Asking questions such as: ‘What does my reader need to see?’ And ‘what do I want them to understand?’ can help to inform the process of creating an effective legend.
Less is more
On any given map, there may be a dozen layers that construct the basemap, provide context, or visualize data. And within a story, there may be several maps, each serving a different moment in the narrative. Our reader may spend only a fleeting moment with a single map, so succinctness and brevity are in our best interest.
This is where knowing exactly what your audience needs to see is invaluable. If the locations of specific points of interest are important to your story, ensure that those symbols are present in your legend. In the interest of clarity, all other non-essential layers should be candidates for removal.
Some of this pruning starts with the map itself. If a layer doesn’t serve the story’s immediate needs, it’s best to toggle it off in the map. Omitting non-essential layers automatically excludes them from the legend. Less on the map means less to explain.
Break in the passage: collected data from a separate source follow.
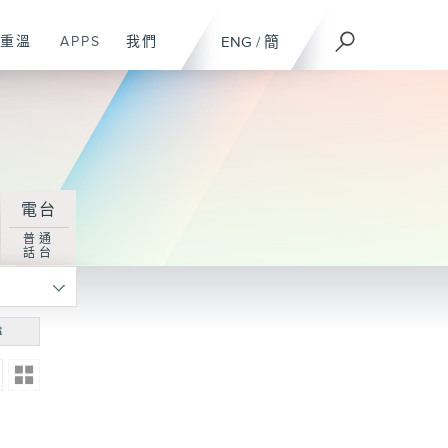
重溫
APPS
我們
ENG
/
簡
電台
普通
話台
尋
For layers that provide useful context but aren’t central to your narrative, ask whether you can rely on cartographic convention, such as blue for water and green for land or vegetation. If so, these layers can remain on in the map, but they can be trimmed from the legend. This kind of purposeful editing brings the legend down to only what the story truly requires.
Simplify
This concept of minimalism in legend design can be extended further to make our legends even more efficient. Our map layers, in their infinite complexity, likely contain many attributes describing in detail the phenomena they map. This data makes perfect sense to subject-matter experts but less to a general audience. As a cartographer and story author, your job is to bridge that gap. Simplifying the legend makes the map more accessible and easier to interpret for experts and non-experts alike.
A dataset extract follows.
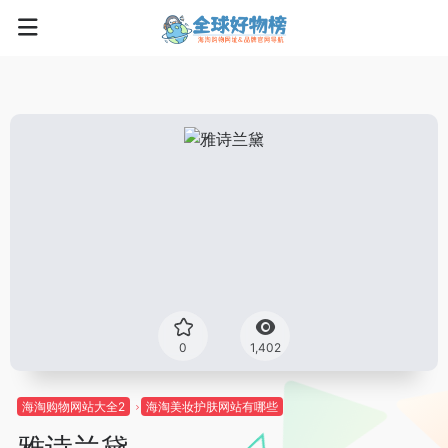
0
1,402
海淘购物网站大全2
海淘美妆护肤网站有哪些
雅诗兰黛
This simplification should also be narrative-driven. Ask what your reader needs to take away from this particular map at this particular moment in the story. Whether that be distinguishing one set of features from another or visualizing a measure above or below a threshold, selecting the appropriate symbols or color ramp can make the map and the legend easier to interpret.
For instance, when confronted with a trail network layer visualizing the various granular types of infrastructure, consider your audience’s needs and adjust the categorization so they can readily understand what you want them to take away from your map. If they don’t need to know the agency responsible for maintenance or all the permutations of that asset class, we can aggregate many categories to better suit the story’s needs.
Name your layers
The legend doesn’t just list the symbols and colors used on a map; it also includes the text that describes those symbols and their categories. That means ‘all_roads_buffer_100m_v4` might be the less-than-flattering title that your audience sees. To improve this, layer names, categories, and classifications should be made human-readable and easy to understand.
Make it visible
Of course, even a perfectly designed legend is useless if readers can’t see it. Having put in all the effort to prune and shape our legend, we need to ensure it’s visible when our readers need it. When working with maps in stories, whether as a standalone map or within a sidecar, ensure the legend is toggled on in the builder and if needed, have it expanded by default. That way, when a map is viewed in the story, readers will automatically have the legend alongside.
Final thoughts
A well-designed legend is essential to unlocking the meaning of the maps in your stories. By focusing on clarity, relevance, and simplicity, you can improve the effectiveness of both the legend and the map in telling your story.
In the next installment, we’ll explore some other techniques for incorporating legends into your stories.